Manikandarajan Shanmugavel is an associate director in ML Applications development at S&P Global.
Did you know that over 80% of AI projects fail? That’s twice the failure rate of regular IT projects. A Gartner survey found that only 48% of AI projects make it to production, and it typically takes eight months to get an AI prototype live.
These numbers tell a clear story. Despite all the money and technology we throw at data science, most projects don’t deliver real business value. Why is this happening, and how can we fix it?
The Collaboration Challenge
After observing and participating in multiple successful machine learning application launches over the past year, I’ve identified collaboration as one of the critical gaps that organizations must bridge to transform their data science success rates.
The Technical Translation Gap
One of the most persistent challenges is the translation gap between data science and development teams. Data scientists typically build models in Python or R environments, while developers work in enterprise stacks like Java, .NET or ReactJS. This division creates natural communication barriers as teams operate with different tools, standards, workflows and technical vocabularies. It’s not just different programming languages. It’s an entirely different mindset.

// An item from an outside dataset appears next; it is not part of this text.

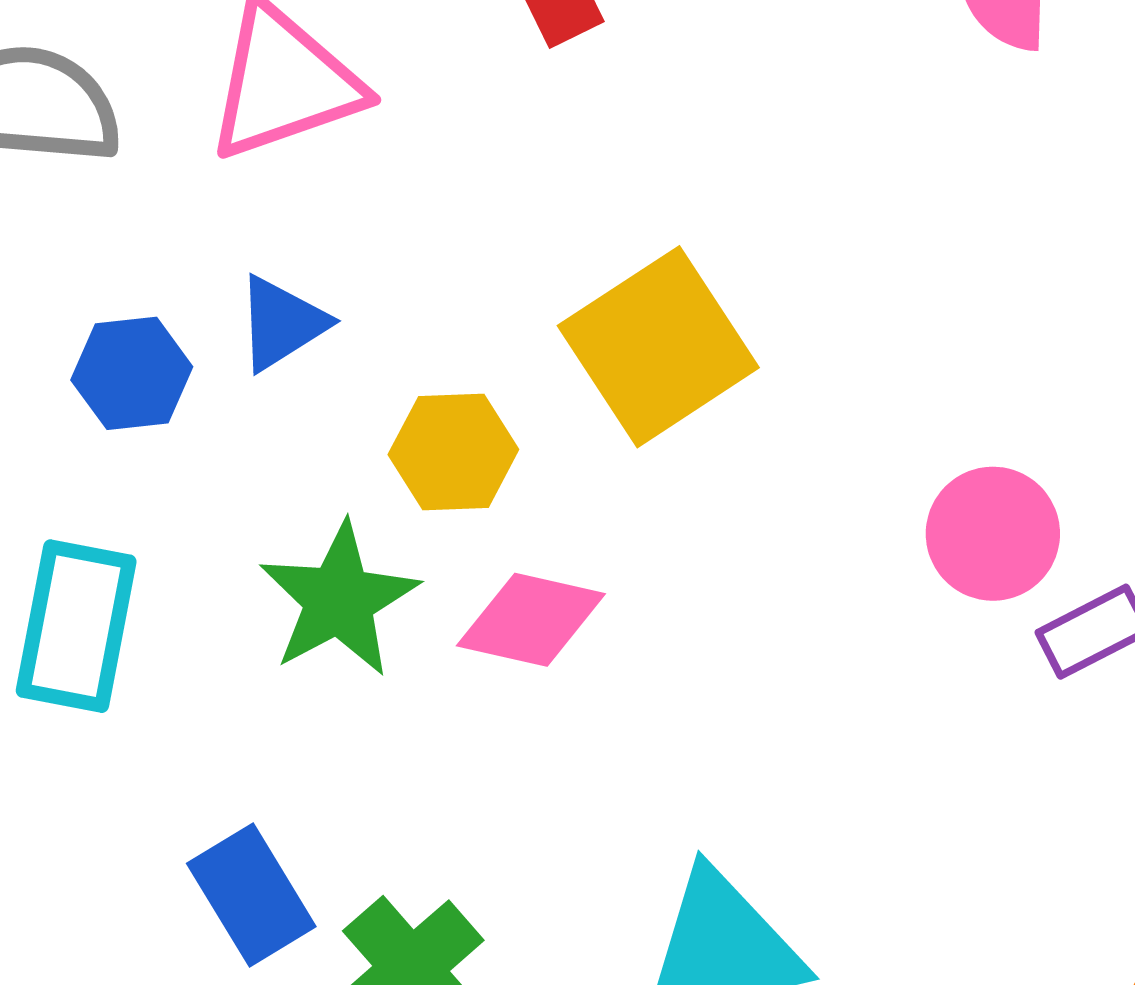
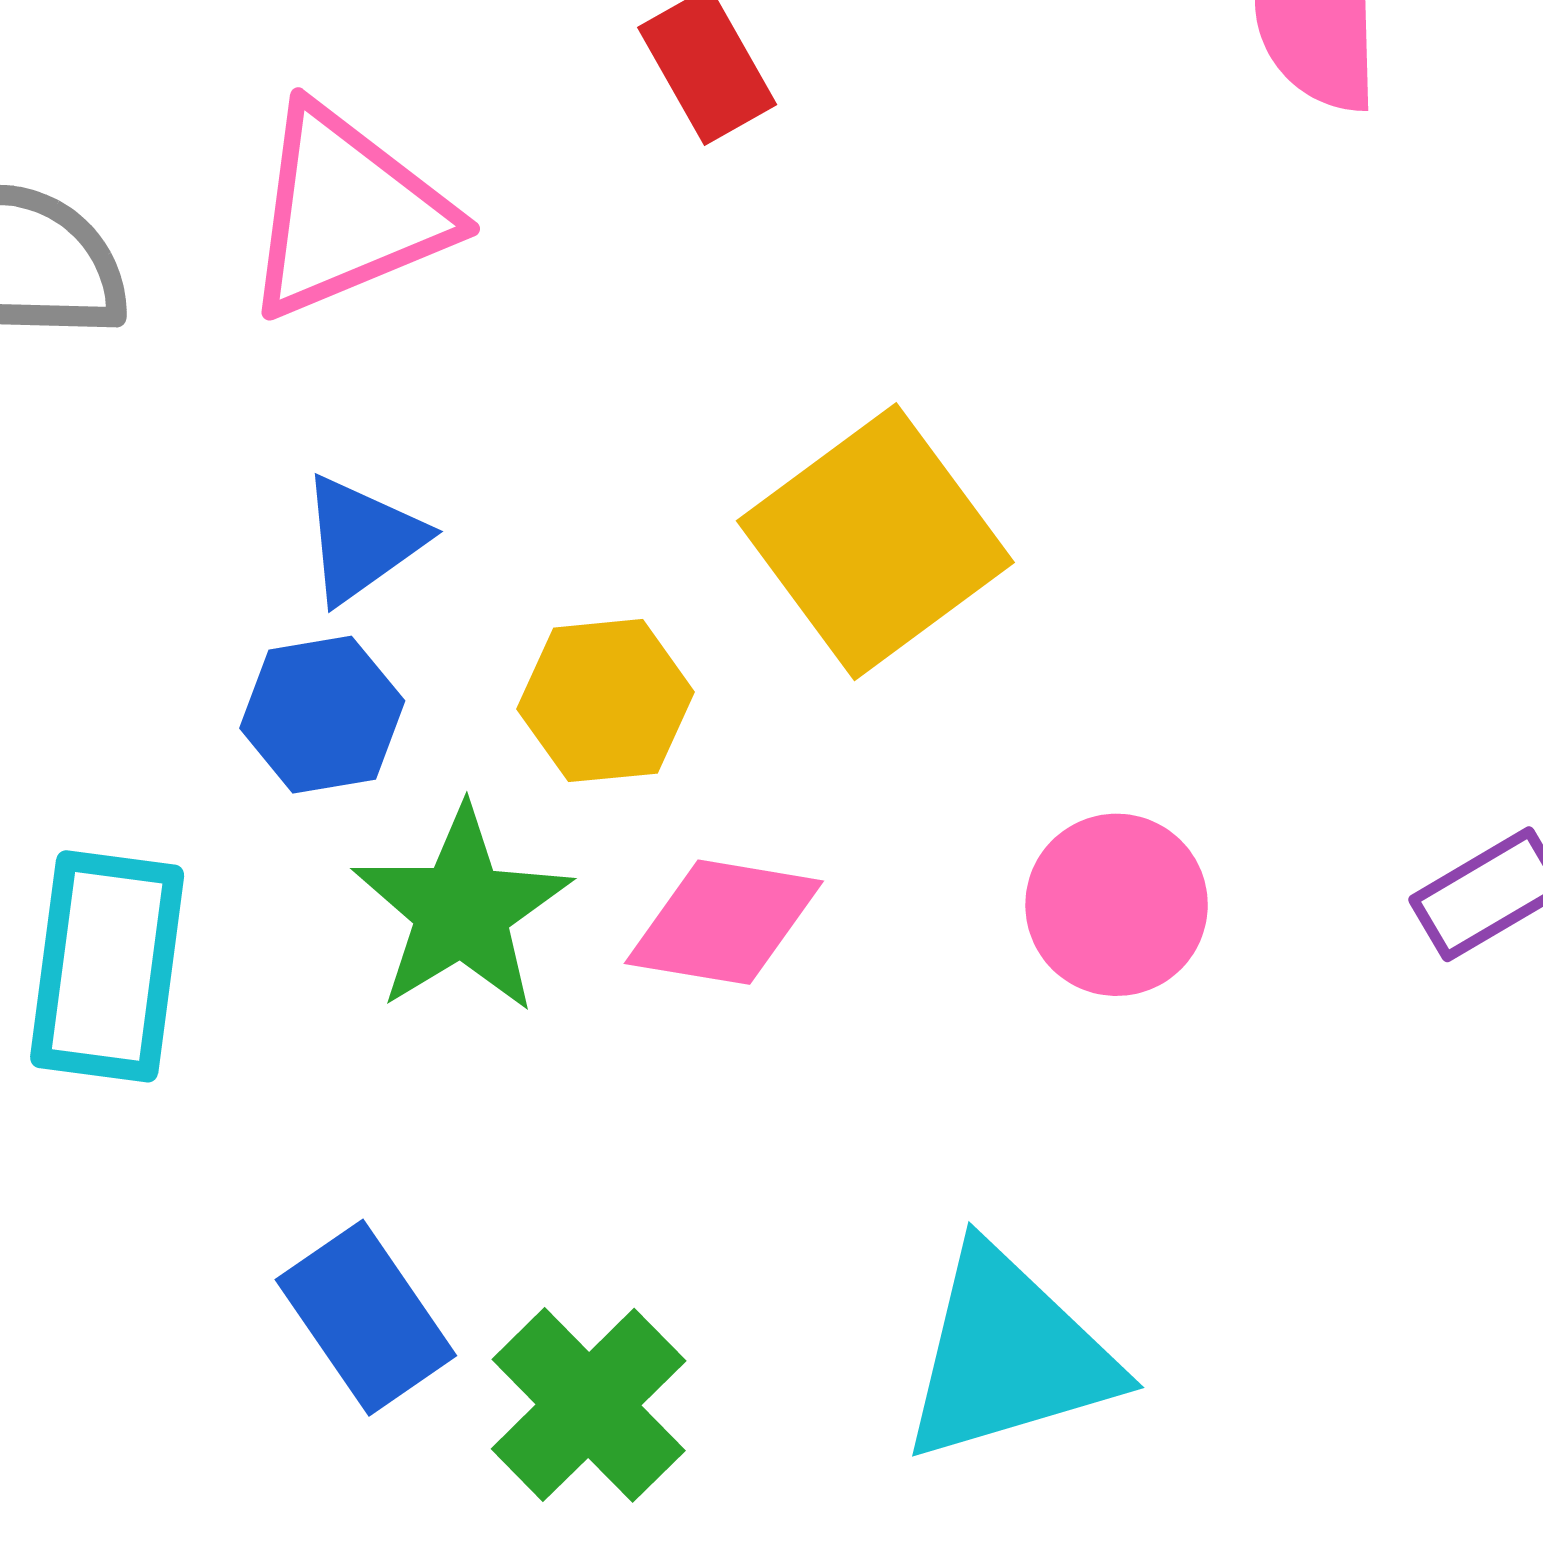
blue hexagon: (132, 373) -> (322, 715), moved
pink circle: (993, 534) -> (1117, 905), moved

Data scientists focus on exploring data and making accurate predictions, while developers care about architecture, performance and user experience. Even promising models often fail to translate into usable applications when these teams can’t communicate clearly.
Enterprise Constraints Vs. Innovation Speed
For obvious reasons, enterprises have standards to follow, like strict security protocols, code reviews and testing standards to protect the business. But these same guardrails make it incredibly difficult to test new ideas quickly.
Data science needs room to experiment, but enterprise environments want everything production-ready from day one. This tension creates a massive roadblock to innovation.
The Time-To-Market Challenge
When you combine communication problems with enterprise restrictions, you get the biggest killer of data projects: delayed feedback. If it takes six months to get your idea in front of users, you’ve likely wasted time building features nobody wants.
By the time you learn what works, your competitors have already moved ahead, or worse, your project budget gets cut before you can prove its value.
A Framework For Success
I’ve seen a practical approach that can successfully move data applications from idea to production:
1. Cross-Functional Rapid Development Teams
Don’t just have data scientists throw models over the wall to developers. Form dedicated teams with data scientists, developers and data engineers working together from day one.
This isn’t about occasional status meetings. It’s about shared ownership. Set clear goals upfront so everyone knows what success looks like for the business (return on investment, cost savings) and technical performance.
2. Developer Enablement
Upskill developers with the basics of machine learning so they understand what they’re implementing. Help data scientists grasp fundamental software engineering principles. Create simple documentation templates that everyone can understand.
Leverage GenAI tools to accelerate coding and allow developers to rapidly implement data science prototypes while maintaining quality standards.
3. UI Development Strategy
Build a collection of user interface (UI) components that meet your company’s security and compliance standards. This gives you building blocks that don’t need to go through the approval process each time.
With each project, add to this library to continuously increase your development speed while maintaining enterprise standards.
4. Structured Feedback Collection
Install analytics from day one, even in prototype applications. Create simple feedback forms for users. Set specific timeline checkpoints with clear go/no-go decision points.
This approach lets you identify failing projects early and double down on what’s working rather than wasting resources on paths that don’t deliver value.
The Results: Faster Innovation, Higher Success Rates
This framework can dramatically improve success rates. Organizations that implement it can go from concept to user feedback in weeks instead of months. In my experience, many applications developed with this approach successfully move into production based on positive user validation.
Beyond individual project success, this approach builds a growing library of reusable components, improves developers’ understanding of data science and makes it easier to move successful experiments into production.
In a world where most AI projects fail, getting the human side of collaboration right creates a huge competitive advantage. The most sophisticated algorithm in the world doesn’t matter if it never reaches users.
By focusing on how people work together rather than just the technology, any company can turn the dismal statistics of AI project failure into a story of consistent innovation that delivers real business value.
Disclaimer: Opinions are my own and not of my employer.